En fin d’après-midi, ma mère faisait souvent un petit feu dans le fourneau pour qu’il ne fasse pas trop froid quand je devais aller au lit. Ma mère ne savait pas, mais moi, je savais que ce fourneau n’était un fourneau que pendant la journée, mais la nuit, il se muait en méchant loup, celui du petit chaperon rouge. Tous les soirs, je devais rejoindre le loup. C’était très pénible. Le loup m’avait dit que j’étais seule à savoir que ce que tout le monde prenait pour un fourneau, c’était en fait lui. Cela était notre secret entre lui et moi, et si j’osais en parler à un adulte, il me mangerait pour sûr. Mais il ne m’avait pas dit non plus qu’il ne me mangerait pas si je ne disais rien. Je n’osais pas m’endormir. Quand ma mère venait plus tard pour se coucher, je criais jusqu’à ce qu’elle me prenne avec elle dans son lit. Néanmoins, la plupart du temps, je me réveillais le matin dans mon lit à barreaux. Je ne savais pas comment cela se faisait. Néanmoins, c’était une nuit de gagnée, sans me faire manger.

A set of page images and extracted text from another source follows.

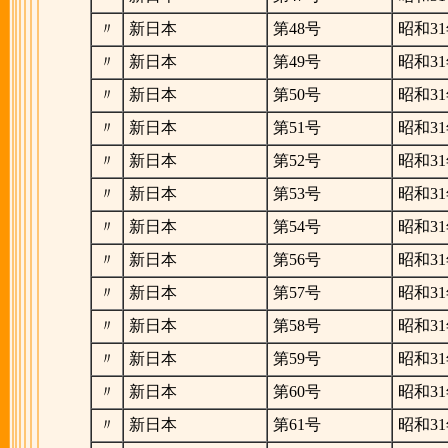
〃
新日本
第48号
昭和31
〃
新日本
第49号
昭和31
〃
新日本
第50号
昭和31
〃
新日本
第51号
昭和31
〃
新日本
第52号
昭和31
〃
新日本
第53号
昭和31
〃
新日本
第54号
昭和31
〃
新日本
第56号
昭和31
〃
新日本
第57号
昭和31
〃
新日本
第58号
昭和31
〃
新日本
第59号
昭和31
〃
新日本
第60号
昭和31
〃
新日本
第61号
昭和31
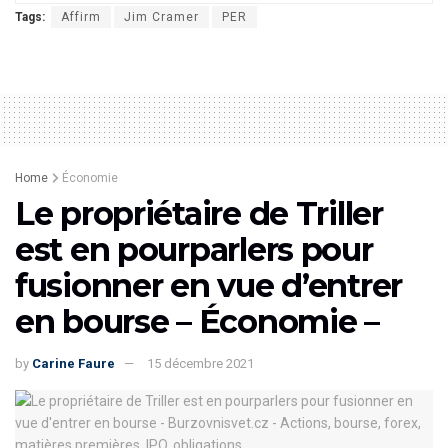
Tags:
Affirm
Jim Cramer
PER
Home
Économie
Le propriétaire de Triller
est en pourparlers pour
fusionner en vue d’entrer
en bourse – Économie –
by
Carine Faure
15 décembre 2021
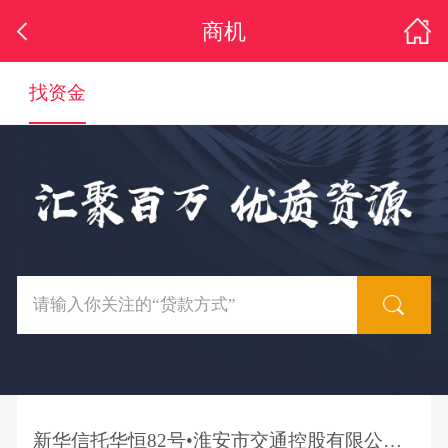
商机
找资金
新华信托华恒82号•淮安市交通控股有限公司应收债权买入返售集合资金信托计划推介公告（第一批次第五期）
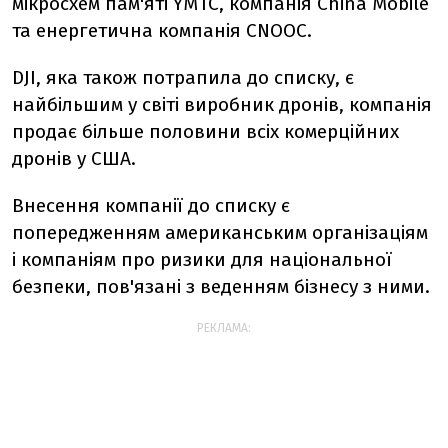
мікросхем пам'яті YMTC, компанія China Mobile
та енергетична компанія CNOOC.
DJI, яка також потрапила до списку, є
найбільшим у світі виробник дронів, компанія
продає більше половини всіх комерційних
дронів у США.
Внесення компанії до списку є
попередженням американським організаціям
і компаніям про ризики для національної
безпеки, пов'язані з веденням бізнесу з ними.
РЕКЛАМА:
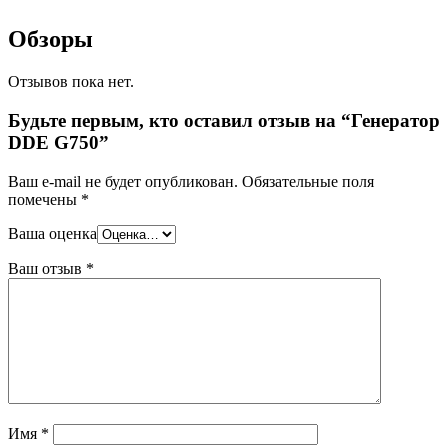
Обзоры
Отзывов пока нет.
Будьте первым, кто оставил отзыв на “Генератор
DDE G750”
Ваш e-mail не будет опубликован.
Обязательные поля
помечены
*
Ваша оценка
Ваш отзыв
*
Имя
*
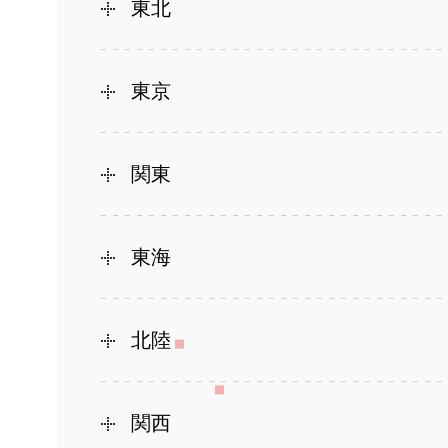
東北
東京
関東
東海
北陸
関西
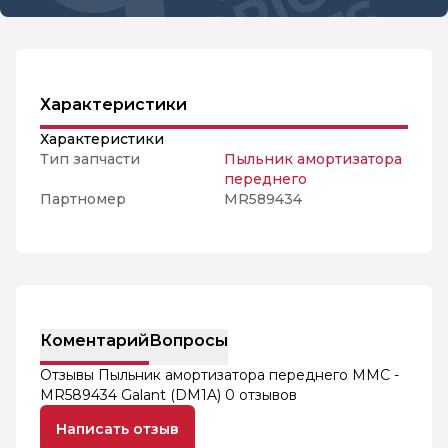
Характеристики
Характеристики
Тип запчасти
Пыльник амортизатора
переднего
Партномер
MR589434
Коментарий
Вопросы
Отзывы Пыльник амортизатора переднего MMC -
MR589434 Galant (DM1A)
0 отзывов
Написать отзыв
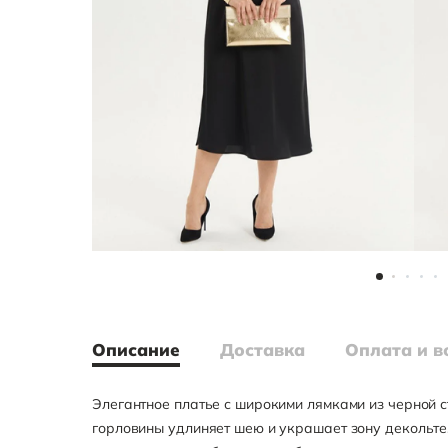
Описание
Доставка
Оплата и в
Элегантное платье с широкими лямками из черной 
горловины удлиняет шею и украшает зону декольте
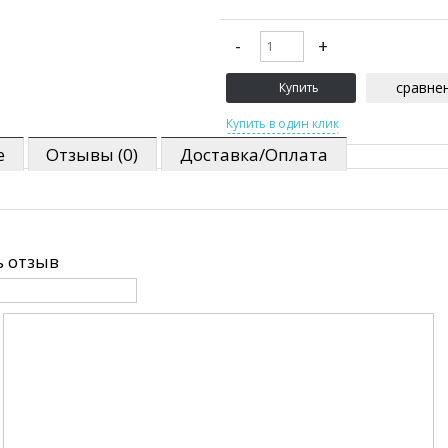
сравне
е
Отзывы (0)
Доставка/Оплата
 отзыв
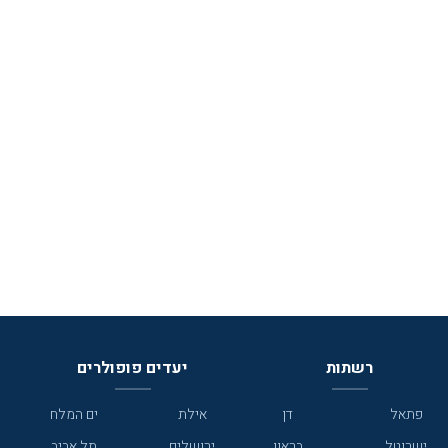
רשתות
יעדים פופולרים
פתאל
דן
אילת
ים המלח
ישרוטל
בראון
ירושלים
תל אביב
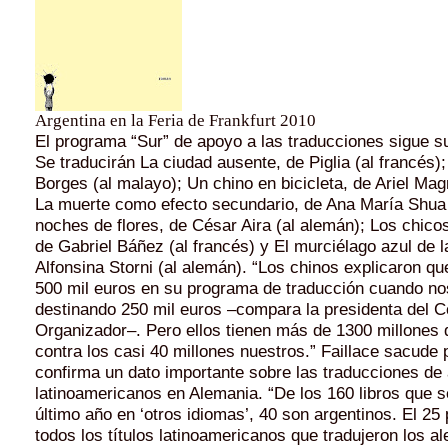
Argentina en la Feria de Frankfurt 2010
El programa “Sur” de apoyo a las traducciones sigue s
Se traducirán La ciudad ausente, de Piglia (al francés);
Borges (al malayo); Un chino en bicicleta, de Ariel Ma
La muerte como efecto secundario, de Ana María Shua (
noches de flores, de César Aira (al alemán); Los chic
de Gabriel Báñez (al francés) y El murciélago azul de la
Alfonsina Storni (al alemán). “Los chinos explicaron que
500 mil euros en su programa de traducción cuando n
destinando 250 mil euros –compara la presidenta del 
Organizador–. Pero ellos tienen más de 1300 millones 
contra los casi 40 millones nuestros.” Faillace sacude 
confirma un dato importante sobre las traducciones de
latinoamericanos en Alemania. “De los 160 libros que se
último año en ‘otros idiomas’, 40 son argentinos. El 25 
todos los títulos latinoamericanos que tradujeron los 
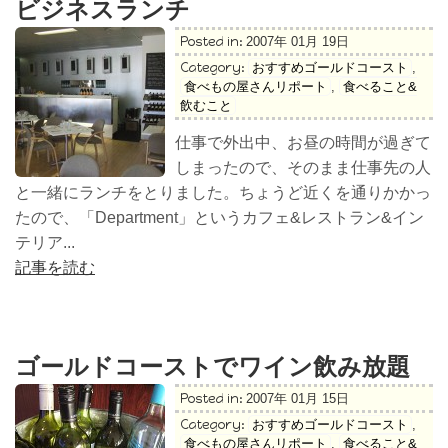
ビジネスランチ
Posted in:
2007年 01月 19日
Category:
おすすめゴールドコースト
,
食べもの屋さんリポート
,
食べること&
飲むこと
仕事で外出中、お昼の時間が過ぎて
しまったので、そのまま仕事先の人
と一緒にランチをとりました。ちょうど近くを通りかかっ
たので、「Department」というカフェ&レストラン&イン
テリア...
記事を読む
ゴールドコーストでワイン飲み放題
Posted in:
2007年 01月 15日
Category:
おすすめゴールドコースト
,
食べもの屋さんリポート
,
食べること&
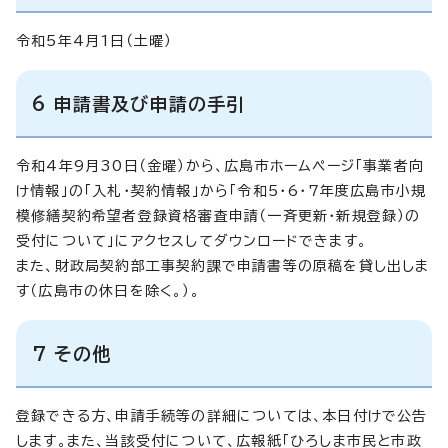
令和5年4月1日（土曜）
6 申請書及び申請の手引
令和4年9月30日（金曜）から、広島市ホームページ「事業者向
け情報」の「入札・契約情報」から「令和5・6・7年度広島市小規
模修繕契約希望者登録資格審査申請（一斉更新・新規登録）の
受付について」にアクセスしてダウンロードできます。
また、財政局契約部工事契約課で申請書等の原稿を貸し出しま
す（広島市の休日を除く。）。
7 その他
登録できる方、申請手続等の詳細については、本日付けで公告
します。また、当該受付について、広報紙「ひろしま市民と市政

Ma mère me racontait beaucoup d’histoires, elle m’avait aussi raconté l’histoire d’un enfant qui ne pouvait pas dormir et qui, pour sortir de la chambre, s’était avancé sur un rayon de lune pour rencontrer les étoiles. J’aimais beaucoup cette histoire. Un soir sans nuages, où la pleine lune était juste devant la fenêtre, j’ai voulu m’en aller sur les rayons de lumière de la lune. Le méchant loup ne pourrait pas me suivre. J’ai réussi à sortir de mon lit à barreaux, j’ai tiré un tabouret vers la fenêtre, je suis montée dessus et j’étais juste en train d’ouvrir la fenêtre quand ma mère, probablement alertée par le bruit, est arrivée depuis derrière et m’a enlevée du tabouret. Elle voulait savoir ce que je faisais là, je lui ai expliqué que je voulais partir rencontrer les étoiles sur un rayon de lune. Je n’ai pas parlé du méchant loup, sinon il nous aurait mangées toutes deux.

Le lendemain, la fenêtre était clouée. Le loup était évidemment toujours là. Je continuais à faire ma prière tous les soirs. Cela ne servait à rien. Aucun ange n’est jamais venu pour me protéger contre le loup, aucun ange ne s’est jamais intéressé à la peur que j’avais dans mon cœur. Peut-être Dieu, au lieu de m’envoyer un ange, m’avait-il envoyé le loup. Pourquoi aurait-il fait cela ? Peut-être pour m’apprendre à affronter la peur.